McNamara and Douglas both do an excellent job of highlighting the fact that these serial killers are horrible people that brutally ended the lives of many. They detail victims, explaining just how much each family lost, how many people had their lives changed forever because of the heinous act of a single individual. However, in many cases, media ends up portraying these criminals less like murderers and more like celebrities.

The fact that we even give serial killers nicknames — stage names, more like — cements them into our collective memory. If you’re not well known as Richard Ramirez, maybe you’ll be better remembered as the Night Stalker. In fact, many serial killers want, even need, fame. Why are we letting them have it?

Photo: “Extremely Wicked, Shockingly Evil and Vile”, Netflix

Richard Ramirez raped and brutally murdered women in Los Angeles, but after he was arrested, women sent him naked pictures of themselves. Ted Bundy even has a posthumous fan following, and there is a TikTok trend of girls pretending to be his victims. It’s disturbing. It goes far beyond to each their own and well into what the hell is wrong with people?.

If you go to Brian Laundrie’s (the fiancée and suspected killer of Gabby Petito) Instagram page, you will find that he has 449,000 followers. His last post, uploaded on August 13th, a week and a half before Gabby’s final appearance, has 150,000+ comments. In terms of engagement, Laundrie has become a celebrity in his own right.

It’s important to cover stories about serial killers and other violent criminals to provide the public with information that is important to their safety. For example, the reason why Gabby Petito’s case started to become national news is because of people posting TikToks about her disappearance and some theories as to what may have happened. We’ll never know how the case might have turned out had this not occurred and been given coverage. However, do we really need multiple movies and documentaries about Ted Bundy? No.

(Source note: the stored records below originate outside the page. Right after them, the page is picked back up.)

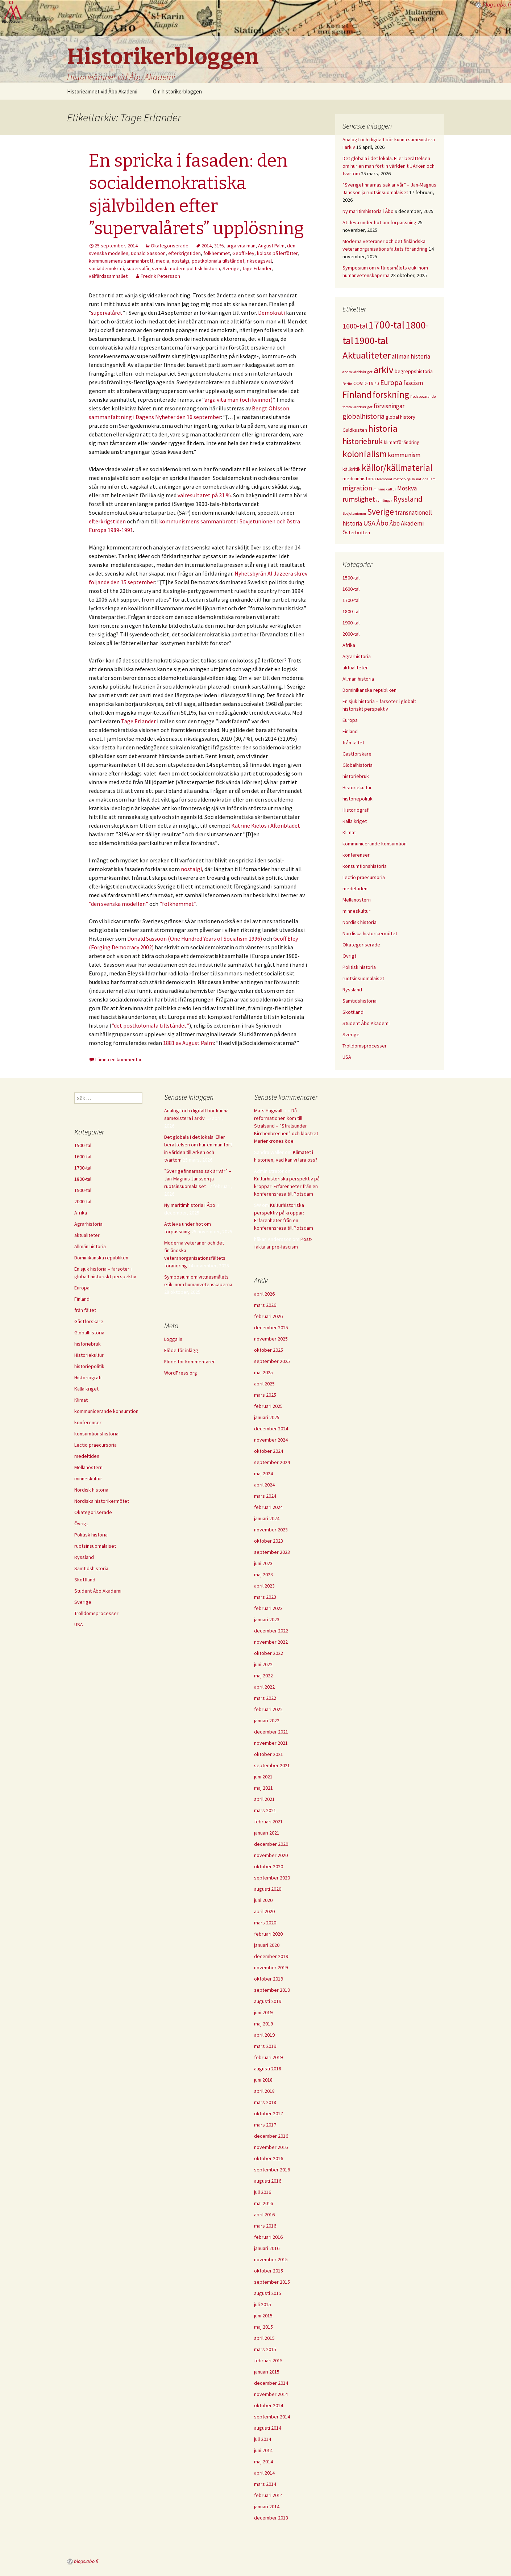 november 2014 (271, 2394)
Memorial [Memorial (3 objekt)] (384, 479)
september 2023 (272, 1552)
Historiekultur (357, 787)
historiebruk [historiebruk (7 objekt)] (362, 441)
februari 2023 (268, 1608)
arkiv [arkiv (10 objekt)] (384, 370)
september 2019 (272, 1990)
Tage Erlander (256, 268)
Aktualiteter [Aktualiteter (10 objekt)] (366, 355)
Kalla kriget (354, 821)
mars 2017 (265, 2124)
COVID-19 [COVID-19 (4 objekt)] (363, 383)
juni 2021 (263, 1776)
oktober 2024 (268, 1451)
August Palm (271, 245)
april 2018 (264, 2091)
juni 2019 (263, 2012)
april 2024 (264, 1484)
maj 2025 (263, 1372)
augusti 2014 (267, 2428)
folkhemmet (216, 253)
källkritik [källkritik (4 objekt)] (351, 469)
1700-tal (351, 600)
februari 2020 (268, 1934)
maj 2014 (263, 2461)
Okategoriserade (169, 245)
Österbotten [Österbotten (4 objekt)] (356, 532)
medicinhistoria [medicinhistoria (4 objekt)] (359, 478)
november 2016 (271, 2147)
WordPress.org (180, 1372)
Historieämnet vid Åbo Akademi (102, 91)
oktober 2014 (268, 2405)
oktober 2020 (268, 1866)
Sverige (231, 268)
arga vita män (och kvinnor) (238, 399)
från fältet (353, 742)
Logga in (173, 1339)
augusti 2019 (267, 2001)
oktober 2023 (268, 1541)
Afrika (348, 645)
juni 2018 (263, 2080)
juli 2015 (262, 2304)
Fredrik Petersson (160, 276)
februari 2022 (268, 1709)
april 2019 (264, 2035)
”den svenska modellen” (118, 903)
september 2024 (272, 1462)
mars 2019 (265, 2046)
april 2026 (264, 1294)
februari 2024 (268, 1507)
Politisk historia (359, 967)
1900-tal (351, 622)
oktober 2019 (268, 1978)
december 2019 (271, 1956)
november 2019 (271, 1967)
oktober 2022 (268, 1653)
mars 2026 (265, 1305)
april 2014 (264, 2473)
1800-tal (351, 611)
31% (219, 245)
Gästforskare (356, 753)
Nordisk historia (359, 922)
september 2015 (272, 2282)
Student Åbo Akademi (366, 1023)
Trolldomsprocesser (364, 1045)
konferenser (356, 855)
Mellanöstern (356, 899)
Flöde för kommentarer (189, 1361)
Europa (350, 720)
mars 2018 (265, 2102)
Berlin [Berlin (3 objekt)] (347, 383)
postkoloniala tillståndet (218, 261)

Ted Bundy, and people like him, need validation and attention, and for some reason, we give it to them. Not only with one documentary, but an abundance of them. This does not even begin to cover how many podcasts are out there.

Hulu’s new show, Only Murders in the Building, pokes fun at true crime podcasters and recognizes the ethical minefield they walk through. Someone’s violent death should not be a source of entertainment, but it has become one. There are storytelling techniques that these podcasters utilize (to quote Martin Short’s character, “Every great Episode Two always makes you care deeply for the victim”) to keep listeners engaged and hooked on what they’re releasing.

Photo: “Only Murders in the Building”, Craig Blankenhorn for Hulu

Remembering victims by telling their story is one thing. Remembering victims by justifying the reasoning for why people become violent criminals, nicknaming killers, and giving the public their entire biography is a whole other. We don’t cover the life story of victims, so why should we know the lives of killers in detail? America’s obsession with celebrity has now gone past the Hollywood realm and fully into that of the violent criminal. If you are someone that needs fame or some form of validation to survive, you can almost guarantee you’ll get it through committing a heinous act upon another human being.

We, as humans, can’t help but be drawn to horrific things. I can’t sit here and write that criminal profiling is not interesting, as that would be a lie. However, we need to remember that real people are affected, and every second we spend consuming media about a killer, we risk neglecting the victims, the lives they lived, the people they loved, and their story.